Anyone who has known me well-enough will know that on first-glance, I was sickened by the usage of type, lack of spacing, color and of course … Papyrus and Comic Sans. I like my life to be clean and concise. But I digress. [control]
The type wasn’t the reason someone posted this. The business of adoption is why people posted this. Look how the word “bought” could easily be substituted for the word “adopted.” The dialogue about this garnered everything from anger and disgust to explanations of how the agencies swindle people. Once again, my feelings on adoption as a business, international adoption and rehoming swelled, and my reaction was physical.
Since returning from KAAN, I cannot sit still without thinking about the experience, the speakers and the impact it had on me and my family. (Read this wonderful description of KAAN topics at Red Thread Broken.) One very important keynote, presented by Dr.
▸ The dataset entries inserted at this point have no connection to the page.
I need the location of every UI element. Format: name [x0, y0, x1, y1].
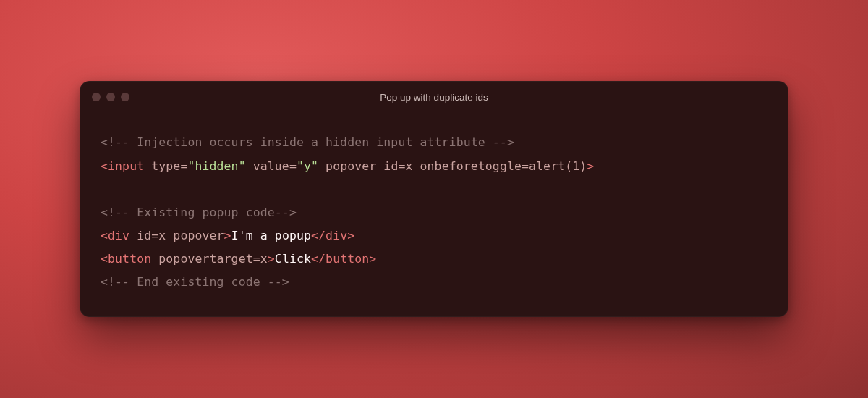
code-token: <!-- Injection occurs inside a hidden in… — [101, 135, 514, 149]
code-line: <!-- Existing popup code--> — [101, 201, 767, 224]
code-token: Click — [275, 252, 311, 266]
code-token: < — [101, 229, 108, 242]
code-token: > — [347, 229, 354, 242]
code-token: < — [101, 159, 108, 173]
code-token: < — [101, 252, 108, 266]
code-token: "hidden" — [187, 159, 245, 173]
minimize-icon[interactable] — [106, 93, 115, 101]
code-token: popovertarget=x — [151, 252, 268, 266]
titlebar: Pop up with duplicate ids — [80, 82, 788, 112]
code-token: I'm a popup — [231, 229, 311, 242]
code-line: <!-- Injection occurs inside a hidden in… — [101, 131, 767, 154]
maximize-icon[interactable] — [121, 93, 129, 101]
code-line — [101, 178, 767, 201]
code-token: input — [108, 159, 144, 173]
code-token: div — [108, 229, 129, 242]
code-token: </ — [311, 252, 326, 266]
code-token: type= — [144, 159, 187, 173]
code-token: <!-- Existing popup code--> — [101, 206, 297, 219]
code-token: > — [369, 252, 376, 266]
code-line: <input type="hidden" value="y" popover i… — [101, 155, 767, 178]
code-window: Pop up with duplicate ids <!-- Injection… — [80, 81, 788, 316]
code-token: button — [326, 252, 369, 266]
window-title: Pop up with duplicate ids — [80, 92, 788, 103]
code-token: <!-- End existing code --> — [101, 275, 289, 289]
traffic-lights — [92, 93, 129, 101]
code-line: <!-- End existing code --> — [101, 271, 767, 294]
code-token: > — [268, 252, 275, 266]
code-token: value= — [246, 159, 297, 173]
close-icon[interactable] — [92, 93, 101, 101]
code-token: </ — [311, 229, 326, 242]
code-line: <button popovertarget=x>Click</button> — [101, 247, 767, 271]
code-token: > — [224, 229, 231, 242]
code-line: <div id=x popover>I'm a popup</div> — [101, 224, 767, 247]
code-token: button — [108, 252, 151, 266]
code-token: popover id=x onbeforetoggle=alert(1) — [318, 159, 587, 173]
code-token: id=x popover — [129, 229, 224, 242]
code-block: <!-- Injection occurs inside a hidden in… — [80, 112, 788, 316]
code-token: "y" — [297, 159, 318, 173]
code-token: > — [587, 159, 594, 173]
code-token: div — [326, 229, 347, 242]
Elizabeth Raleigh and titled “Is Asian Adoption Less of a Transracial Adoption? Racial Hierarchies in a Post-Racial World,” outlined her research based on interviews with adoption players, agency workers and social workers.
Some of her research quantifies the racial breakdowns of adoptions. What Dr. Raleigh saw in the data and confirmed by interviews with social workers is that there is a secretly spoken racial hierarchy which moves from an infant who is white (because the parents are white) to a multiracial (part white) child, to an Asian, a Hispanic and finally a black child.
Here are some of the shocking statements made by social workers to Dr. Raleigh:
“As I am sure you know, there are lots of stereotypes around Asians. Asians are preferable to African American or Latino. They are sort of lower down. There is a pecking order.”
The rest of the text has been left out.